The results of the economic analysis were presented as a late-breaking clinical trial as part of Heart Rhythm 2021, the annual meeting of the Heart Rhythm Society (HRS).
Atrial fibrillation (AF) affects more than 60 million people worldwide and accounts for up to $ 26 billion in health care costs in the United States alone. In fact, the annual medical costs for patients with AF are 73% higher than those with no condition. With the growing population of patients with AF and the economic burden on patients, there is an increased need for cost-effective treatments. While the CABANA trial had previously demonstrated improvements in quality of life, freedom from AF recurrence, and a decrease in AF burden compared to drug treatment, cost and outcome data were limited to less robust trials.

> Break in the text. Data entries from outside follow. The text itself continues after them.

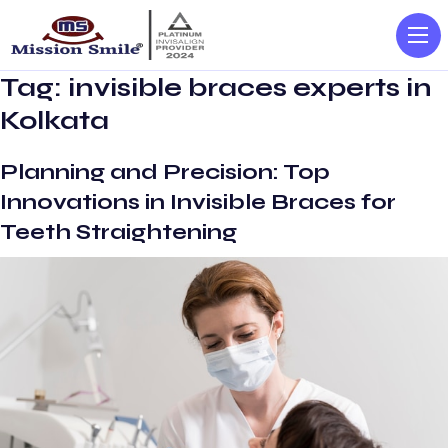
Tag:
invisible braces experts in
Kolkata
Planning and Precision: Top
Innovations in Invisible Braces for
Teeth Straightening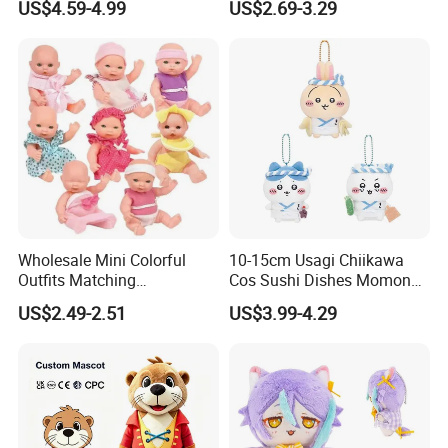
US$4.59-4.99
US$2.69-3.29
Magic Sea Otter Lion Anime
Figure Dolls Gift for Kids
Plush Toys Pendant Key
Chains Gifts
2.Soaking &washing
Wholesale Mini Colorful
10-15cm Usagi Chiikawa
Outfits Matching
Cos Sushi Dishes Momonga
Accessories Small Toddlers
Soft Mini Figure Stuffed
US$2.49-2.51
US$3.99-4.29
Children Baby Doll Toy
Dolls Anime Plush Toys
Pendant Key Chains for
Gifts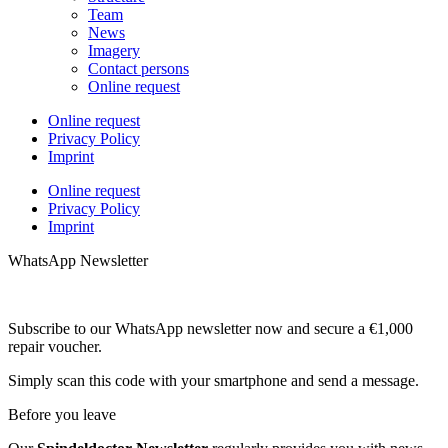
Team
News
Imagery
Contact persons
Online request
Online request
Privacy Policy
Imprint
Online request
Privacy Policy
Imprint
WhatsApp Newsletter
Subscribe to our WhatsApp newsletter now and secure a €1,000
repair voucher.
Simply scan this code with your smartphone and send a message.
Before you leave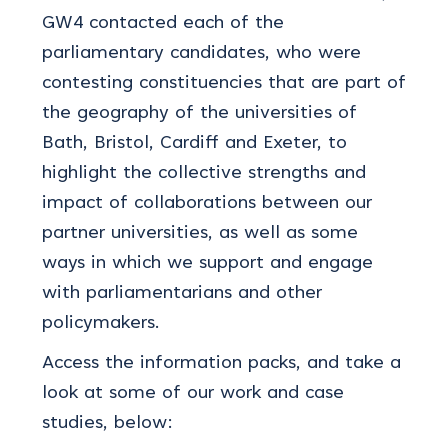
GW4 contacted each of the
parliamentary candidates, who were
contesting constituencies that are part of
the geography of the universities of
Bath, Bristol, Cardiff and Exeter, to
highlight the collective strengths and
impact of collaborations between our
partner universities, as well as some
ways in which we support and engage
with parliamentarians and other
policymakers.
Access the information packs, and take a
look at some of our work and case
studies, below:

An economic analysis was conducted using patient-level data collected prospectively during the CABANA trial. This included data on resource use such as hospitalizations, procedures and emergency department visits reported by the 2,204 enrolled patients and hospital costs estimated from fees using cost-to-burden ratios at the level. service for 1,171 US patients with billing data. The quality of life adjustment factors were based on the utilities directly measured in the CABANA trial and the cost-effectiveness was assessed from a health care perspective in the United States over a lifetime .
The results highlight that, when adjusted for improvements in quality of life, catheter ablation offers positive economic results. The estimated additional cost per quality-adjusted life year (QALY) gained with catheter ablation is $ 57,433, which is within the value thresholds conventionally accepted in the US healthcare system. While the costs of catheter ablation compared to drug therapy were significantly higher (attributed to the initial cost of ablation: mean $ 26,656 Â± standard deviation 9,123) during the first three months of follow-up, it there were no significant differences in costs beyond 12 months. Patients assigned to ablation accumulated an average of 12.6 years of life (LY) and 11.0 QALY for a total cumulative cost of $ 150,987 (95% CI 145,420 – 169,208). While patients assigned to drug therapy accumulated on average 12.5 LY and 10.7 QALY for a total cumulative cost of $ 135,594 (95% CI 129,918 – 155,884).
âAs clinicians, we have seen firsthand the benefits of catheter ablation in controlling irregular heartbeats – and now we also have economic evidence to support this treatment option as a viable option for our patients. “, said Derek Chew, MD, MSci and Daniel Mark, MD, MPH, Duke Clinical Research Institute, the principal authors of the economic analysis of the CABANA trial. âAdditionally, in an era of rising healthcare costs, it is increasingly important to provide value-based care for progressive conditions such as AF. “
The authors note that further analyzes of CABANA will be conducted to further determine cost-effectiveness for patients with heart failure and other key subgroups.
The economic analysis of the CABANA trial was partially funded by grants from the National, Heart, Lung, and Blood Institute.